## WHAT THE TASK REQUIRES
From the records, pick out and copy each line containing "Tilton".

Records excerpted from a collection
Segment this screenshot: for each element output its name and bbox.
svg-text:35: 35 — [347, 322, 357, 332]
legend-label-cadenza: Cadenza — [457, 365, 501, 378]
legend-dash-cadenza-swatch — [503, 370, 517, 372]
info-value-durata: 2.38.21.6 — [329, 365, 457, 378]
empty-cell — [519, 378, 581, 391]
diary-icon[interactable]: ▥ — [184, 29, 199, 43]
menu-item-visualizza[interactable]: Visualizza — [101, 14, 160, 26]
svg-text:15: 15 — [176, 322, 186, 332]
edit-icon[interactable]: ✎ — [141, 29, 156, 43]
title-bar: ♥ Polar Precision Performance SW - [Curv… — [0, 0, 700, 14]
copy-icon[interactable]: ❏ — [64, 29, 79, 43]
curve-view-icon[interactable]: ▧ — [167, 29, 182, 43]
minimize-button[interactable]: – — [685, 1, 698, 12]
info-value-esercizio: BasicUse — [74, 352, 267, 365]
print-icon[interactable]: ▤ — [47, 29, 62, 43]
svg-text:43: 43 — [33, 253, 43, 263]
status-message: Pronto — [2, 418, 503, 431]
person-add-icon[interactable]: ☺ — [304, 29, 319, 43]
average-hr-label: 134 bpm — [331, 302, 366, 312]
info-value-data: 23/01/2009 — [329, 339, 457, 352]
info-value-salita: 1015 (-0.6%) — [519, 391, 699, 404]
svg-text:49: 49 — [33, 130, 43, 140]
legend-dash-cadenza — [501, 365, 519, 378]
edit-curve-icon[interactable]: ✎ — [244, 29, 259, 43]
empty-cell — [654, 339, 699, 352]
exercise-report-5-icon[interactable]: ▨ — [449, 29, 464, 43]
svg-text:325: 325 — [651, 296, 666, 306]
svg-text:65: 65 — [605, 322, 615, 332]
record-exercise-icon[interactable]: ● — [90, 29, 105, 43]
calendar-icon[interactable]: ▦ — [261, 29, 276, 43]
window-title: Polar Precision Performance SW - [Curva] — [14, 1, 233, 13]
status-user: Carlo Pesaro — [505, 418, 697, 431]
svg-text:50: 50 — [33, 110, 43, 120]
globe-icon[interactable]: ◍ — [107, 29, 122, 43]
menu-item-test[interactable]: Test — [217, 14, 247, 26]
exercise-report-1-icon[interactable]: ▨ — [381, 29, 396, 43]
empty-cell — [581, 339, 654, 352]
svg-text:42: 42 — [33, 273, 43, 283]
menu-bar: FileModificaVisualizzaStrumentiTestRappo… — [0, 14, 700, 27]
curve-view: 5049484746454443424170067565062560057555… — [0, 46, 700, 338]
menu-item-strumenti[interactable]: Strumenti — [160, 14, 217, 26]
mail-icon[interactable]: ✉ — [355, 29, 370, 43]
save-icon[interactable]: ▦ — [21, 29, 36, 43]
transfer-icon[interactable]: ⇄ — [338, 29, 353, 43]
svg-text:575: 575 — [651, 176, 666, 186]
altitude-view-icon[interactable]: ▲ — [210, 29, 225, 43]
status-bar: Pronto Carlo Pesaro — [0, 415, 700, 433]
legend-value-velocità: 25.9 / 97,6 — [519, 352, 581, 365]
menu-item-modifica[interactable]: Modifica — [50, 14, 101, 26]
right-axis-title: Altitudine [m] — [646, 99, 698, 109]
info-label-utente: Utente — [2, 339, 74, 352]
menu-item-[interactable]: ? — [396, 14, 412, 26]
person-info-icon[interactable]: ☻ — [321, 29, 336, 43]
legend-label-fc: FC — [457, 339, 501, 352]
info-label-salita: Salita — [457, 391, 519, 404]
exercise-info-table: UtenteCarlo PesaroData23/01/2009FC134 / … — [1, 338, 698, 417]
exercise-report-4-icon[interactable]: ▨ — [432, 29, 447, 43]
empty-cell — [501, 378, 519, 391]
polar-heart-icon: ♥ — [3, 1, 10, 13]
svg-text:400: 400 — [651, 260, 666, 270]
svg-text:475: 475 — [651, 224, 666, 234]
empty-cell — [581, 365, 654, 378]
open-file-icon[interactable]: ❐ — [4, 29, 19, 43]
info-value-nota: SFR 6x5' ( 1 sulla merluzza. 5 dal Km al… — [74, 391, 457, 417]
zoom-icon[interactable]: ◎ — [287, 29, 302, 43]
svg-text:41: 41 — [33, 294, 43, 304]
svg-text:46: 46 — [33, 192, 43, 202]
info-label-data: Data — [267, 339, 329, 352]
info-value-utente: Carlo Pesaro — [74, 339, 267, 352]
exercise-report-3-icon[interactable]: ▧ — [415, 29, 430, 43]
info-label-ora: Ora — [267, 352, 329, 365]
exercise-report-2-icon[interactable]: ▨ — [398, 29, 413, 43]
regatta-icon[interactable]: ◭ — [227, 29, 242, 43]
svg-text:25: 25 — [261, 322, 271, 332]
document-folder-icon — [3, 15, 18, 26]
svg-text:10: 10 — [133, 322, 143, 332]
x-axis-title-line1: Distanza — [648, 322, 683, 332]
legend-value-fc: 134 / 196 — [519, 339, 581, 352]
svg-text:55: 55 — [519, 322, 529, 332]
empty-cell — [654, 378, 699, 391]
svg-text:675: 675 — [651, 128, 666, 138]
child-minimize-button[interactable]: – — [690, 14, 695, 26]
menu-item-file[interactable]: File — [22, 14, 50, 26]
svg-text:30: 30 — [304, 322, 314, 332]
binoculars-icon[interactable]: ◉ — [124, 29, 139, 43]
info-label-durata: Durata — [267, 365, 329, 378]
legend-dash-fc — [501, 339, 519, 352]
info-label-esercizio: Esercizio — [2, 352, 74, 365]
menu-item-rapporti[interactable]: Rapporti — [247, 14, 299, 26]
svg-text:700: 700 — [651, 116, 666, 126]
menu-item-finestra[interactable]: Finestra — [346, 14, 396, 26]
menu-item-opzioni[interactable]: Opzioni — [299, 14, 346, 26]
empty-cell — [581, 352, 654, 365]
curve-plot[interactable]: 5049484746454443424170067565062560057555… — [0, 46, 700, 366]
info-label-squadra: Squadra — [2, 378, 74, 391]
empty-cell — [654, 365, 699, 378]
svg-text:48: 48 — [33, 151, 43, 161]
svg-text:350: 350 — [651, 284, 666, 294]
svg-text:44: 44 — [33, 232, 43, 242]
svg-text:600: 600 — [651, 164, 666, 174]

---

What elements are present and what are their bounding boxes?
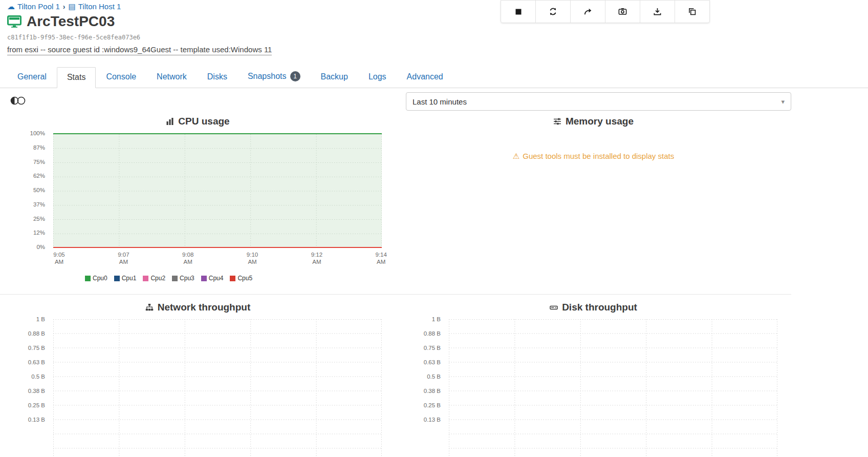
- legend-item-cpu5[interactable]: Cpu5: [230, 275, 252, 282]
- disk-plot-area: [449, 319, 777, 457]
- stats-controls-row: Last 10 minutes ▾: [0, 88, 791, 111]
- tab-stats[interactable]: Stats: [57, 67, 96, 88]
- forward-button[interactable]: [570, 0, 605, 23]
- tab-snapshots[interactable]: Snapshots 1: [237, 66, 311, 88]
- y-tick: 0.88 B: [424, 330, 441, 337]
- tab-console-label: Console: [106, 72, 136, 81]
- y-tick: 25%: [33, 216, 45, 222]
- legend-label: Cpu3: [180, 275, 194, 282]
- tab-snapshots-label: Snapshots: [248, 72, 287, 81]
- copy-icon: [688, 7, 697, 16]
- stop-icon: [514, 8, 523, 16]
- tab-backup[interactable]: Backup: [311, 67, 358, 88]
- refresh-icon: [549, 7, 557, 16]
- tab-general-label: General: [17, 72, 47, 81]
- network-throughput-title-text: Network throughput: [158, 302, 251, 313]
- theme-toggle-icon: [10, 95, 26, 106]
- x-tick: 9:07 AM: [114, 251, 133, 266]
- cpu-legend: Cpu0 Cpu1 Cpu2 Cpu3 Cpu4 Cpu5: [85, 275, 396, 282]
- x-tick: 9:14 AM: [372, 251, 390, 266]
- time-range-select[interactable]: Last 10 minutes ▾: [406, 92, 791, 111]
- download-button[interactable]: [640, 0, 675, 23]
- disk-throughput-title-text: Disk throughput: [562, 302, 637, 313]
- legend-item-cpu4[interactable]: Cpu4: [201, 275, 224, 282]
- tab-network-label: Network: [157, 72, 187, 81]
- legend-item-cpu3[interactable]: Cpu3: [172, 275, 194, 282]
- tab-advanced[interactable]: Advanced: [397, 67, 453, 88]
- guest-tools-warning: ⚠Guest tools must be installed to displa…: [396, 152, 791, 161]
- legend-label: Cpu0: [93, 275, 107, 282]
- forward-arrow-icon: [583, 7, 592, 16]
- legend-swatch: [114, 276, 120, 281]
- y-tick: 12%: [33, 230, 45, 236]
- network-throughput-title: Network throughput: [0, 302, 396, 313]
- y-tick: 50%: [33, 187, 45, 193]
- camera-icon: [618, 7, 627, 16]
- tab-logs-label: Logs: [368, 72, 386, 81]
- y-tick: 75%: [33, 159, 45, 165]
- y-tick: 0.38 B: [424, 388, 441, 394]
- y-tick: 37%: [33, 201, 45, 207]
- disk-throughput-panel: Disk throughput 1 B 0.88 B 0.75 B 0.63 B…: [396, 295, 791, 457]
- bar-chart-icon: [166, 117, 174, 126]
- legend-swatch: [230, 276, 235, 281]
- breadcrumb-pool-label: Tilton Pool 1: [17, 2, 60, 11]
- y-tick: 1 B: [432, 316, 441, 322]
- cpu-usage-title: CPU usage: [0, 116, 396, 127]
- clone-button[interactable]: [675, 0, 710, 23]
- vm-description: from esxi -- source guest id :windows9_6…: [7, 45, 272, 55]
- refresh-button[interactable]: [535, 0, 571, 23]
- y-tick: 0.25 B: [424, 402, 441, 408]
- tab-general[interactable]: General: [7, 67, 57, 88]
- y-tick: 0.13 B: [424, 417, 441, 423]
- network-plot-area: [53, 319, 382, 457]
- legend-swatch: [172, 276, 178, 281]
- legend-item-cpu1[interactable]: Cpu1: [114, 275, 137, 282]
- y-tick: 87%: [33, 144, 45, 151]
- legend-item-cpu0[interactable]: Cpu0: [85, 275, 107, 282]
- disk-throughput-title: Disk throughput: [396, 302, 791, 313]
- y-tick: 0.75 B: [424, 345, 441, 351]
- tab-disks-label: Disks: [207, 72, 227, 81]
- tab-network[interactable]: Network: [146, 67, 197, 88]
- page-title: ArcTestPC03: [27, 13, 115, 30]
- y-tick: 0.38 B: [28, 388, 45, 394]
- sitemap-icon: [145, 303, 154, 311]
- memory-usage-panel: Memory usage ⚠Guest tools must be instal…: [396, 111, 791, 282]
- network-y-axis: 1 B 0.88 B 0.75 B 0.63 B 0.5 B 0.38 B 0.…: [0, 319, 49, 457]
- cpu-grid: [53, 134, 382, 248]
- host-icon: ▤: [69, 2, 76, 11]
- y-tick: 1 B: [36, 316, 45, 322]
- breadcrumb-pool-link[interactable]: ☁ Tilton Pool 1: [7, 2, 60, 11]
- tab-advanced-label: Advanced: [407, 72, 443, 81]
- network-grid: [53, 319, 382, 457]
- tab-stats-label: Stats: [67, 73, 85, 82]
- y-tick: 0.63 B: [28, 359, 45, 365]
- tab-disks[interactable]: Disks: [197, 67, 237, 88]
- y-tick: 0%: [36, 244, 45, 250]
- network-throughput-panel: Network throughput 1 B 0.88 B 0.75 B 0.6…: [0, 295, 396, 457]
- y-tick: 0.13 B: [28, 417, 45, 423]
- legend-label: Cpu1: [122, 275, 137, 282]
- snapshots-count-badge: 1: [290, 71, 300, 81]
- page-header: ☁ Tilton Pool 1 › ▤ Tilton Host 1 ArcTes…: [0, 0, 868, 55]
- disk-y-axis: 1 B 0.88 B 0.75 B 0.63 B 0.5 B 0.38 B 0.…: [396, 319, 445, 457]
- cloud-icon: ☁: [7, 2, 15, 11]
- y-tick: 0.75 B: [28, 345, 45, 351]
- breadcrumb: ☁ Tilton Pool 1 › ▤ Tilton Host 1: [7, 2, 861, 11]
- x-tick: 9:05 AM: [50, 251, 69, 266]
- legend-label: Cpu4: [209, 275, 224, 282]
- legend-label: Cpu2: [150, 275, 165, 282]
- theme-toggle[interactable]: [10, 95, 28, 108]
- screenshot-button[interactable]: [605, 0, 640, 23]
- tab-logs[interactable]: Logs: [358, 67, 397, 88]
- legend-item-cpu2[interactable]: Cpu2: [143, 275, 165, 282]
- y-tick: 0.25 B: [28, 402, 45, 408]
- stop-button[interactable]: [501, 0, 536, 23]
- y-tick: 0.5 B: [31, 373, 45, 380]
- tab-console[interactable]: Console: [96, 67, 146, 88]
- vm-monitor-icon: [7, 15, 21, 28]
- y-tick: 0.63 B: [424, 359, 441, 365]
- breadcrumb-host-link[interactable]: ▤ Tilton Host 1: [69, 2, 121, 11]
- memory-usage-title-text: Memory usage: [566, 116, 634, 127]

## RESPONSE
- breadcrumb-pool-label: Tilton Pool 1: [17, 2, 60, 11]
- breadcrumb-pool-link[interactable]: ☁ Tilton Pool 1: [7, 2, 60, 11]
- page-header: ☁ Tilton Pool 1 › ▤ Tilton Host 1 ArcTes…: [0, 0, 868, 55]
- breadcrumb: ☁ Tilton Pool 1 › ▤ Tilton Host 1: [7, 2, 861, 11]
- breadcrumb-host-link[interactable]: ▤ Tilton Host 1: [69, 2, 121, 11]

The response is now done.